Serious obstacles for HCV elimination in Lithuania are the lack of a screening programme and high prevalence of HCV infection among PWID, which can reach up to 80% [21]. Access to OPrD combination started in 2015 and the first pangenotypic regimen GLE/PIB became available in 2018. Moreover, there are still some restrictions in access to DAA-based therapy, related to hepatic fibrosis. Confirmed viraemic prevalence is about 0.9%, and the rate of anti-HCV according to different studies is between 1.2 and 2.8% [22, 23, and Kupcinskas – unpublished data]. Despite all these facts, experts in Lithuania are optimistic to achieve the WHO target by 2030.
Access to DAA-based therapy in Poland started in 2015 and from the beginning it was available for all patients irrespective of fibrosis [24, 25]. Waiting lists for treatment were cleared and currently the major problem is the lack of political will to support a national screening programme. Moreover, testing of prisoners is still blocked by prisons administration despite the well-known higher prevalence of HCV infections in this population.

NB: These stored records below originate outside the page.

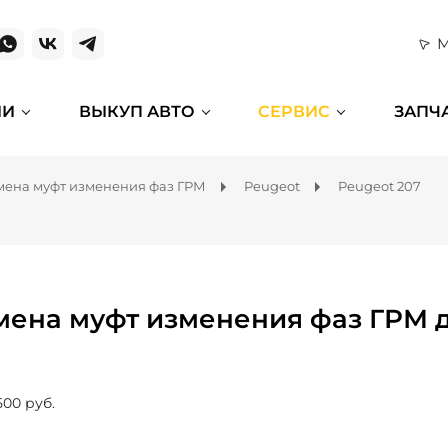
М
ИИ
ВЫКУП АВТО
СЕРВИС
ЗАПЧ
мена муфт изменения фаз ГРМ
Peugeot
Peugeot 207
мена муфт изменения фаз ГРМ д
500 руб.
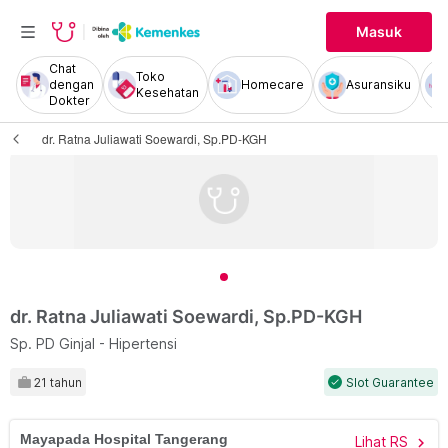
Masuk
Chat
Toko
dengan
Homecare
Asuransiku
Kesehatan
Dokter
dr. Ratna Juliawati Soewardi, Sp.PD-KGH
dr. Ratna Juliawati Soewardi, Sp.PD-KGH
Sp. PD Ginjal - Hipertensi
21 tahun
Slot Guarantee
check
Mayapada Hospital Tangerang
Lihat RS
chevron_right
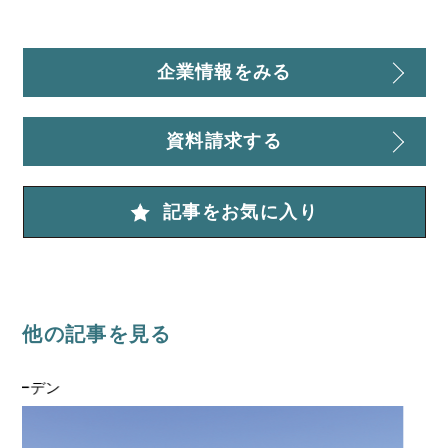
企業情報をみる
資料請求する
記事をお気に入り
他の記事を見る
リフォーム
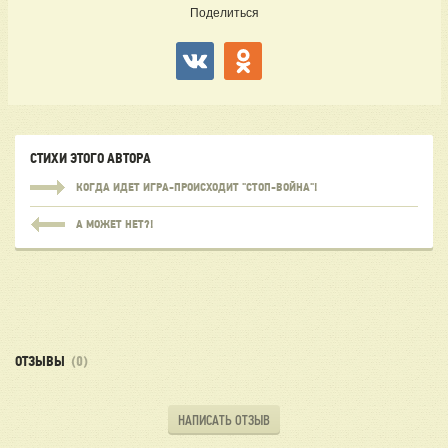
Поделиться
СТИХИ ЭТОГО АВТОРА
КОГДА ИДЕТ ИГРА-ПРОИСХОДИТ "СТОП-ВОЙНА"!
А МОЖЕТ НЕТ?!
ОТЗЫВЫ
(0)
НАПИСАТЬ ОТЗЫВ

According to the most recent estimations to achieve targets of the WHO programme it is essential to screen about 3 million and cure 12 thousand inhabitants annually [26]. Unfortunately the number of treated is falling due to lack of a national screening programme, so achievement of the WHO 2030 target is unlikely.

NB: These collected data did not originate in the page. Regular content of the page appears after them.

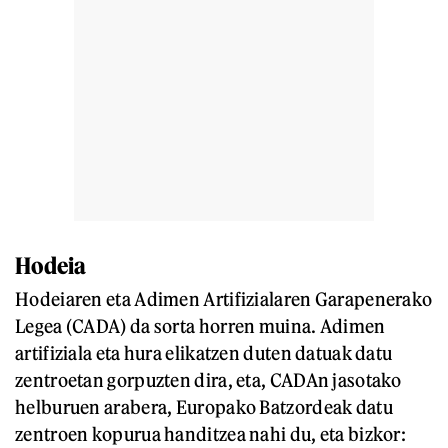
Hodeia
Hodeiaren eta Adimen Artifizialaren Garapenerako
Legea (CADA) da sorta horren muina. Adimen
artifiziala eta hura elikatzen duten datuak datu
zentroetan gorpuzten dira, eta, CADAn jasotako
helburuen arabera, Europako Batzordeak datu
zentroen kopurua handitzea nahi du, eta bizkor:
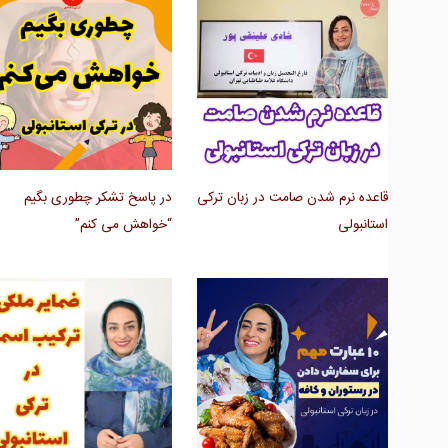
قاعده نرم شدن صامت در زبان ترکی
در پاسخ تشکر چطوری بگیم
استانبولی
“خواهش می کنم”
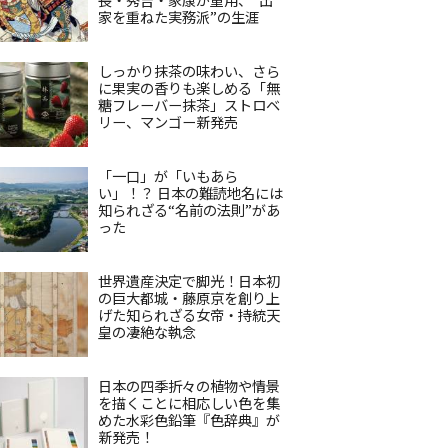
家を重ねた実務派”の生涯
しっかり抹茶の味わい、さら
に果実の香りも楽しめる「無
糖フレーバー抹茶」ストロベ
リー、マンゴー新発売
「一口」が「いもあら
い」！？ 日本の難読地名には
知られざる“名前の法則”があ
った
世界遺産決定で脚光！日本初
の巨大都城・藤原京を創り上
げた知られざる女帝・持統天
皇の凄絶な執念
日本の四季折々の植物や情景
を描くことに相応しい色を集
めた水彩色鉛筆『色辞典』が
新発売！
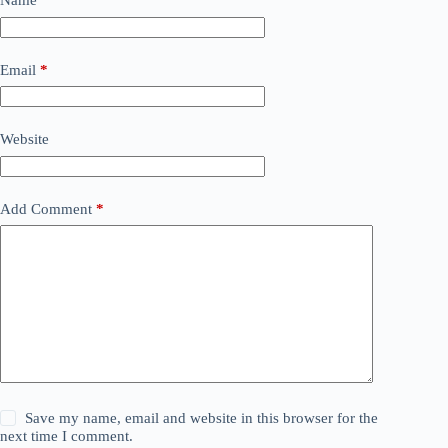
Name
*
Email
*
Website
Add Comment
*
Save my name, email and website in this browser for the
next time I comment.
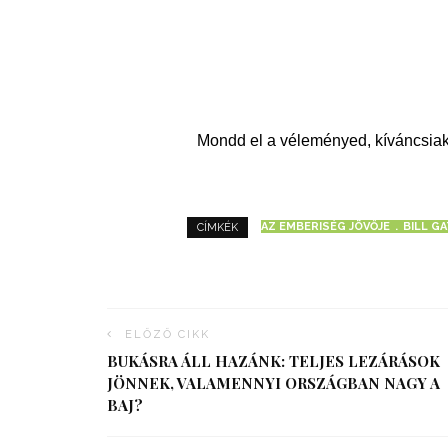
Mondd el a véleményed, kíváncsiak
AZ EMBERISÉG JÖVŐJE
BILL G
CÍMKÉK
ELŐZŐ CIKK
BUKÁSRA ÁLL HAZÁNK: TELJES LEZÁRÁSOK
JÖNNEK, VALAMENNYI ORSZÁGBAN NAGY A
BAJ?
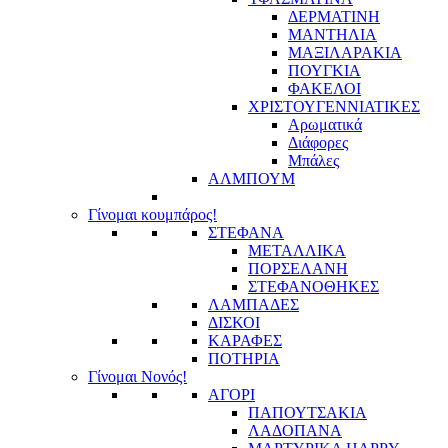
ΔΕΡΜΑΤΙΝΗ
ΜΑΝΤΗΛΙΑ
ΜΑΞΙΛΑΡΑΚΙΑ
ΠΟΥΓΚΙΑ
ΦΑΚΕΛΟΙ
ΧΡΙΣΤΟΥΓΕΝΝΙΑΤΙΚΕΣ
Αρωματικά
Διάφορες
Μπάλες
ΑΛΜΠΟΥΜ
Γίνομαι κουμπάρος!
ΣΤΕΦΑΝΑ
ΜΕΤΑΛΛΙΚΑ
ΠΟΡΣΕΛΑΝΗ
ΣΤΕΦΑΝΟΘΗΚΕΣ
ΛΑΜΠΑΔΕΣ
ΔΙΣΚΟΙ
ΚΑΡΑΦΕΣ
ΠΟΤΗΡΙΑ
Γίνομαι Νονός!
ΑΓΟΡΙ
ΠΑΠΟΥΤΣΑΚΙΑ
ΛΑΔΟΠΑΝΑ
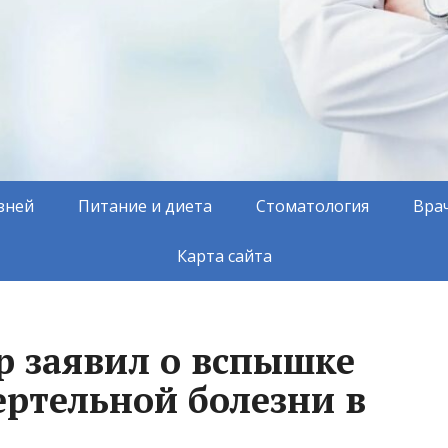
зней
Питание и диета
Стоматология
Вра
Карта сайта
р заявил о вспышке
ертельной болезни в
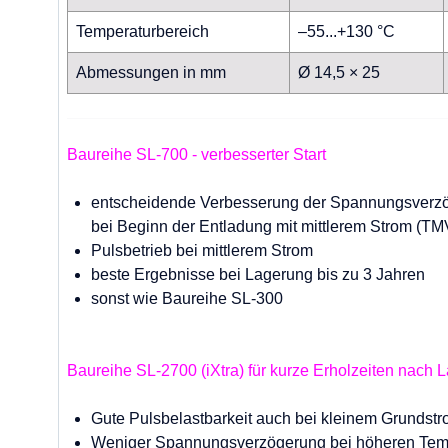
Temperaturbereich
–55...+130 °C
Abmessungen in mm
Ø 14,5 × 25
Baureihe SL-700 - verbesserter Start
entscheidende Verbesserung der Spannungsverz
bei Beginn der Entladung mit mittlerem Strom (TM
Pulsbetrieb bei mittlerem Strom
beste Ergebnisse bei Lagerung bis zu 3 Jahren
sonst wie Baureihe SL-300
Baureihe SL-2700 (iXtra) für kurze Erholzeiten nach 
Gute Pulsbelastbarkeit auch bei kleinem Grundst
Weniger Spannungsverzögerung bei höheren Tem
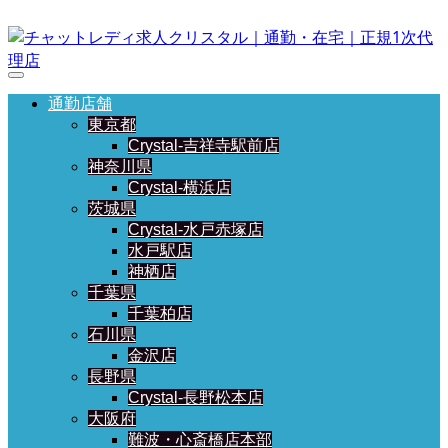
通勤店舗
東京都
Crystal-吉祥寺駅前店
神奈川県
Crystal-横浜店
茨城県
Crystal-水戸赤塚店
水戸駅店
神栖店
千葉県
千葉柏店
石川県
金沢店
長野県
Crystal-長野松本店
大阪府
難波・心斎橋店本部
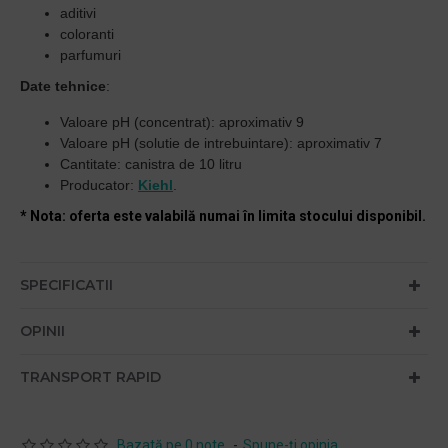
aditivi
coloranti
parfumuri
Date tehnice
:
Valoare pH (concentrat): aproximativ 9
Valoare pH (solutie de intrebuintare): aproximativ 7
Cantitate: canistra de 10 litru
Producator:
Kiehl
.
* Nota: oferta este valabilă numai în limita stocului disponibil.
SPECIFICATII
OPINII
TRANSPORT RAPID
Bazată pe 0 note.
-
Spune-ţi opinia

Sofosbuvir monotherapy in Slovakia became available in 2014, whereas SOV/LDV and OPrD became available in 2015. Prevalence of HCV infection declined significantly in Slovakia in the last two decades from 0.67% to 0.1% [27-29]. Since half of infected patients are from high risk groups (PWID and prisoners) the only way to reach the WHO target is screening and treatment in these populations. Unfortunately at this moment treatment of HCV in high risk groups is not a health policy priority in Slovakia.

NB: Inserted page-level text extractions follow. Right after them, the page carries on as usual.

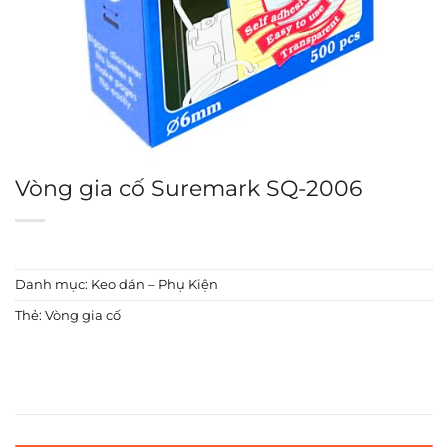
Vòng gia cố Suremark SQ-2006
Danh mục:
Keo dán – Phụ Kiện
Thẻ:
Vòng gia cố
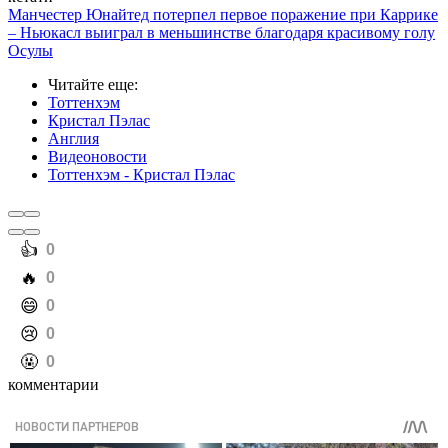
Манчестер Юнайтед потерпел первое поражение при Каррике
– Ньюкасл выиграл в меньшинстве благодаря красивому голу
Осулы
Читайте еще
:
Тоттенхэм
Кристал Пэлас
Англия
Видеоновости
Тоттенхэм - Кристал Пэлас
️👍
0
️🔥
0
️😄
0
️😢
0
️🤬
0
комментарии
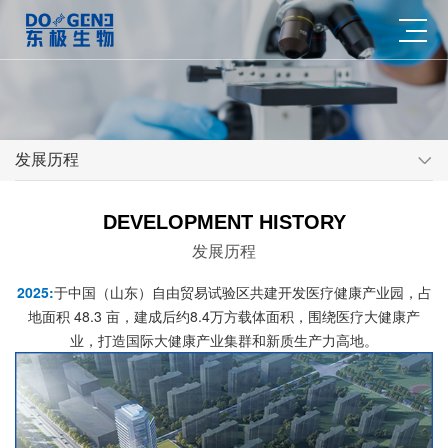
发展历程
DEVELOPMENT HISTORY
发展历程
2025:
于中国（山东）自由贸易试验区共建开发医疗健康产业园，占
地面积 48.3 亩，建成后约8.4万方载体面积，围绕医疗大健康产
业，打造国际大健康产业集群和新质生产力高地。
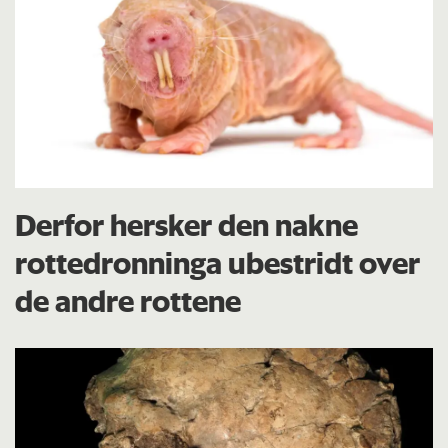
Derfor hersker den nakne
rottedronninga ubestridt over
de andre rottene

According to collected data and expert opinions it can be concluded that access to therapy for HCV is similar and the majority of patients in Central Europe can be treated according to the current international guidelines. Unfortunately there are still some limitations in access to treatment, particularly in PWID and prisoners. Apart from Croatia and the Czech Republic there is a universal problem of no political will to implement national screening programmes, which will be crucial to achieve the WHO 2030 target. The majority of experts are pessimistic regarding HCV elimination according to the WHO programme, but on the other hand Lithuania and Latvia consider it possible despite the lack of a national screening programme. Answering the title question, we can assume that HCV elimination will not be possible in the region by 2030. However, significant reduction of HCV infection will be achievable and a subsequent decrease of HCC and cirrhosis cases should be observed in the next decades.